Langenfeld Digital-Minister lobt Prismaschule

Langenfeld Ministerbesuch : Digital-Minister lobt Prismaschule

Bürgermeister Frank Schneider hatte Andreas Pinkwart eingeladen, sich vor Ort ein Bild zu machen.

 Andreas Pinkwart ist ein interessierter Zuhörer. Der NRW- Minister für Wirtschaft, Innovation, Digitalisierung und Energie lauscht den Erklärungen der  Prisma-Schüler,  die ihm Anwendungen auf ihren Laptops zeigen. Seit Eröffnung arbeitet die Gesamtschule mit modernen digitalisierten Systemen. „Alle Geräte sind miteinander vernetzt. Der Lehrer kann von jedem Schüler die erarbeiteten Materialien einsehen und sie auf dem Whiteboard wiedergeben“, erklärt Schulleiter Raoul Schlösser dem Minister.
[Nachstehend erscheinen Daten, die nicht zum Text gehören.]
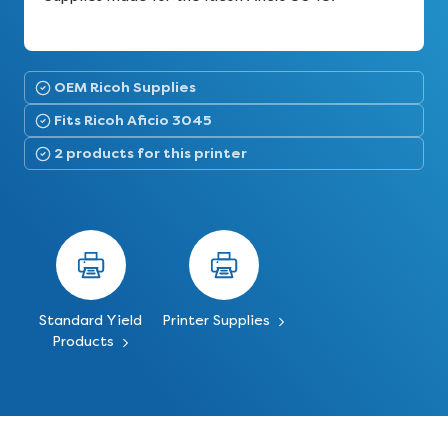
OEM Ricoh Supplies
Fits Ricoh Aficio 3045
2 products for this printer
Standard Yield
Printer Supplies
Products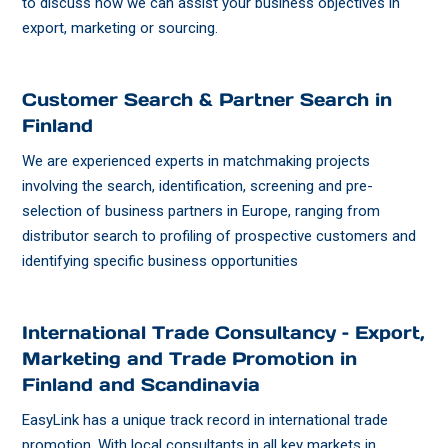
to discuss how we can assist your business objectives in
export, marketing or sourcing.
Customer Search & Partner Search in
Finland
We are experienced experts in matchmaking projects
involving the search, identification, screening and pre-
selection of business partners in Europe, ranging from
distributor search to profiling of prospective customers and
identifying specific business opportunities
International Trade Consultancy – Export,
Marketing and Trade Promotion in
Finland and Scandinavia
EasyLink has a unique track record in international trade
promotion. With local consultants in all key markets in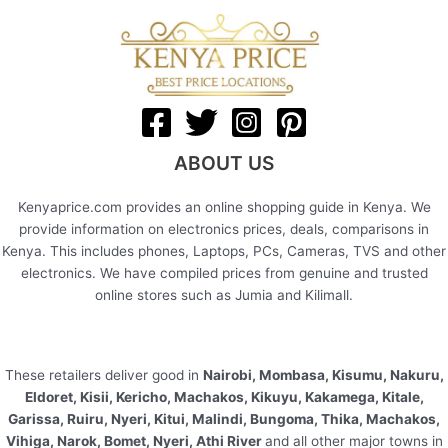
ABOUT US
Kenyaprice.com provides an online shopping guide in Kenya. We
provide information on electronics prices, deals, comparisons in
Kenya. This includes phones, Laptops, PCs, Cameras, TVS and other
electronics. We have compiled prices from genuine and trusted
online stores such as Jumia and Kilimall.
These retailers deliver good in
Nairobi, Mombasa, Kisumu, Nakuru,
Eldoret, Kisii, Kericho, Machakos, Kikuyu, Kakamega, Kitale,
Garissa, Ruiru, Nyeri, Kitui, Malindi, Bungoma, Thika, Machakos,
Vihiga, Narok, Bomet, Nyeri, Athi River
and all other major towns in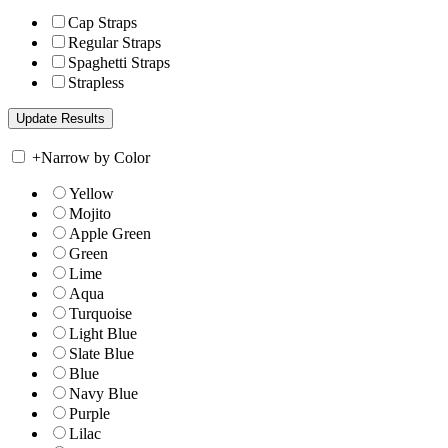
Cap Straps
Regular Straps
Spaghetti Straps
Strapless
+
Narrow by Color
Yellow
Mojito
Apple Green
Green
Lime
Aqua
Turquoise
Light Blue
Slate Blue
Blue
Navy Blue
Purple
Lilac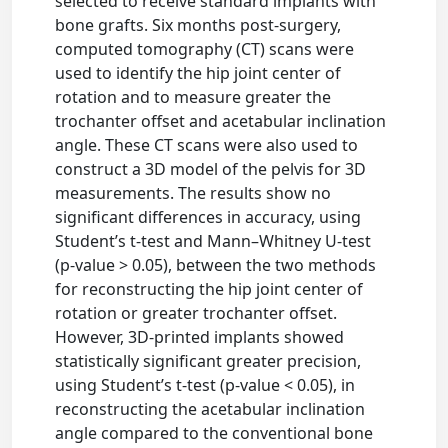
selected to receive standard implants with
bone grafts. Six months post-surgery,
computed tomography (CT) scans were
used to identify the hip joint center of
rotation and to measure greater the
trochanter offset and acetabular inclination
angle. These CT scans were also used to
construct a 3D model of the pelvis for 3D
measurements. The results show no
significant differences in accuracy, using
Student’s t-test and Mann–Whitney U-test
(p-value > 0.05), between the two methods
for reconstructing the hip joint center of
rotation or greater trochanter offset.
However, 3D-printed implants showed
statistically significant greater precision,
using Student’s t-test (p-value < 0.05), in
reconstructing the acetabular inclination
angle compared to the conventional bone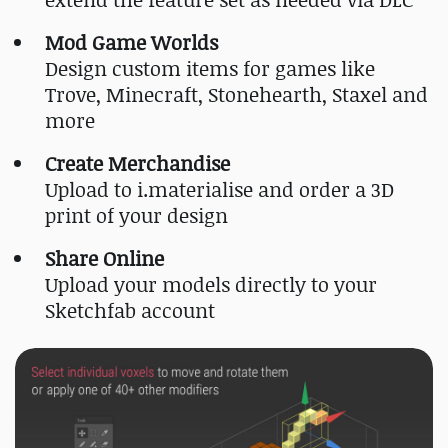
Mod Game Worlds
Design custom items for games like
Trove, Minecraft, Stonehearth, Staxel and
more
Create Merchandise
Upload to i.materialise and order a 3D
print of your design
Share Online
Upload your models directly to your
Sketchfab account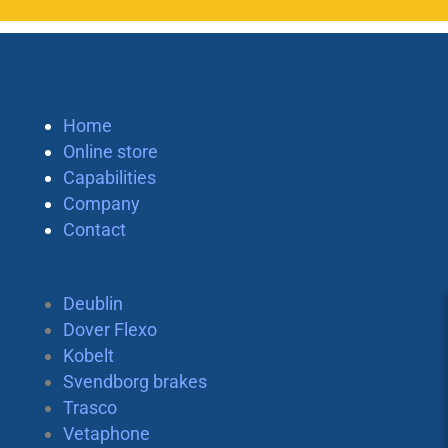
Home
Online store
Capabilities
Company
Contact
Deublin
Dover Flexo
Kobelt
Svendborg brakes
Trasco
Vetaphone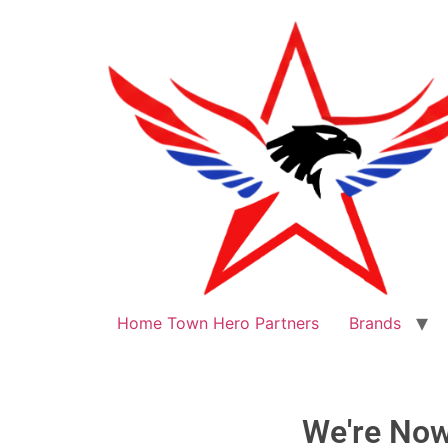
Home Town Hero Partners
Brands
We're No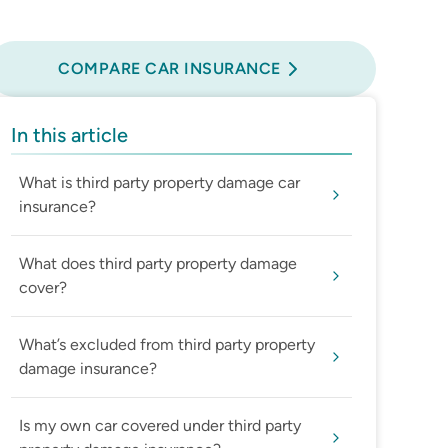
Compare Car Insurance
COMPARE CAR INSURANCE
In this article
What is third party property damage car
insurance?
What does third party property damage
cover?
What’s excluded from third party property
damage insurance?
Is my own car covered under third party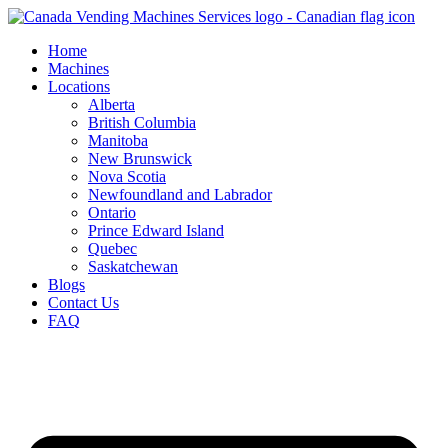
Skip
to
Home
content
Machines
Locations
Alberta
British Columbia
Manitoba
New Brunswick
Nova Scotia
Newfoundland and Labrador
Ontario
Prince Edward Island
Quebec
Saskatchewan
Blogs
Contact Us
FAQ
Die so genannten „Whiteboards“ ersetzen die Kreidetafeln von früher. Auf ihnen kann der Lehrer zwar auch mit einem Edding schreiben, aber  meistens wird der Unterrichtsstoff   digital übertragen.

An drei Tischgruppen zeigen 16 Schüler aus unterschiedlichen Jahrgängen, wie sie gemeinsam mit den neuen Laptops ihre Schulaufgaben meistern. Die Zehntklässler arbeiten schon seit Sommer 2014 ausschließlich mit den bereitgestellten Medien und digitalen Endgeräten. Die Schüler können sich auch gegenseitig helfen: In Nordrhein-Westfalen haben sie die Möglichkeit, sich zu „Medienscouts“ ausbilden zu lassen. Sie erwerben dabei Kompetenzen im Umgang mit digitalen Anwendungen  und können diese anderen Schülern vermitteln. Laut Prismaschule würden sie so zu „Multiplikatoren der digitalen Bildung“ werden. Des Weiteren unterstützen Kooperationspartner wie das Start-up „Scobees“ mit Beratungen und Lernprogrammen die Prismaschule, um beim Aufbau der digitalen Lernstruktur zu helfen.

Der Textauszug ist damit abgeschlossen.